YOUR INSTRUCTIONS: Every record should be written out exactly, with the pictures left out.

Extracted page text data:
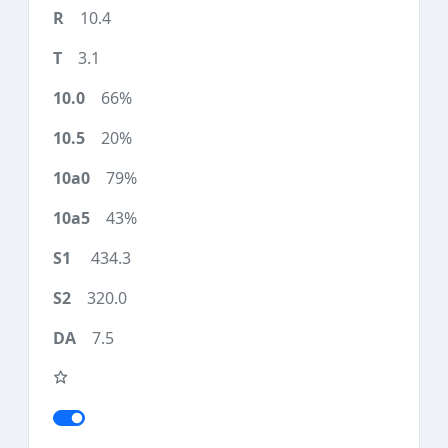
10.4
3.1
66%
20%
79%
43%
434.3
320.0
7.5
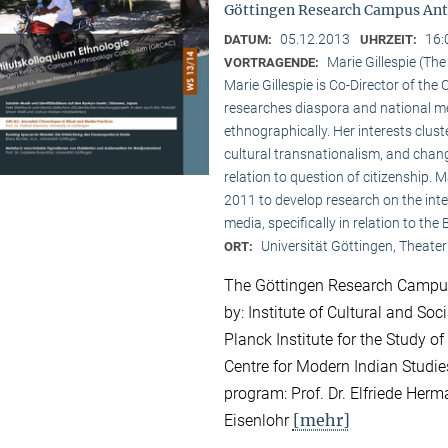
Göttingen Research Campus Ant
05.12.2013
16:
DATUM:
UHRZEIT:
Marie Gillespie (Th
VORTRAGENDE:
Marie Gillespie is Co-Director of th
researches diaspora and national med
ethnographically. Her interests clu
cultural transnationalism, and chan
relation to question of citizenship.
2011 to develop research on the int
media, specifically in relation to the
Universität Göttingen, Theater
ORT:
The Göttingen Research Campus
by: Institute of Cultural and So
Planck Institute for the Study of
Centre for Modern Indian Studies
program: Prof. Dr. Elfriede Herma
[mehr]
Eisenlohr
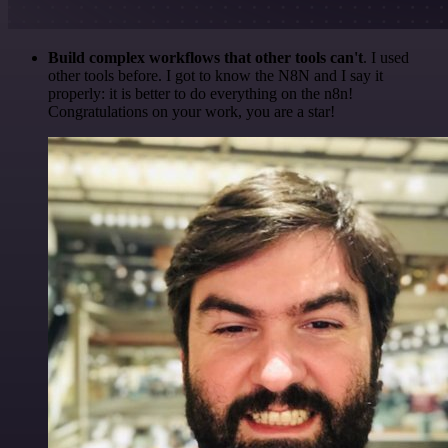
Build complex workflows that other tools can't
. I used
other tools before. I got to know the N8N and I say it
properly: it is better to do everything on the n8n!
Congratulations on your work, you are a star!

WRITTEN SOLUTION:
10.4
3.1
66%
20%
79%
43%
434.3
320.0
7.5
Göttingen Research Campus Ant
05.12.2013
16:
DATUM:
UHRZEIT:
Marie Gillespie (Th
VORTRAGENDE:
Marie Gillespie is Co-Director of th
researches diaspora and national med
ethnographically. Her interests clu
cultural transnationalism, and chan
relation to question of citizenship.
2011 to develop research on the int
media, specifically in relation to the
Universität Göttingen, Theater
ORT:
The Göttingen Research Campus
by: Institute of Cultural and So
Planck Institute for the Study of
Centre for Modern Indian Studies
program: Prof. Dr. Elfriede Herma
[mehr]
Eisenlohr
Build complex workflows that other tools can't
. I used
other tools before. I got to know the N8N and I say it
properly: it is better to do everything on the n8n!
Congratulations on your work, you are a star!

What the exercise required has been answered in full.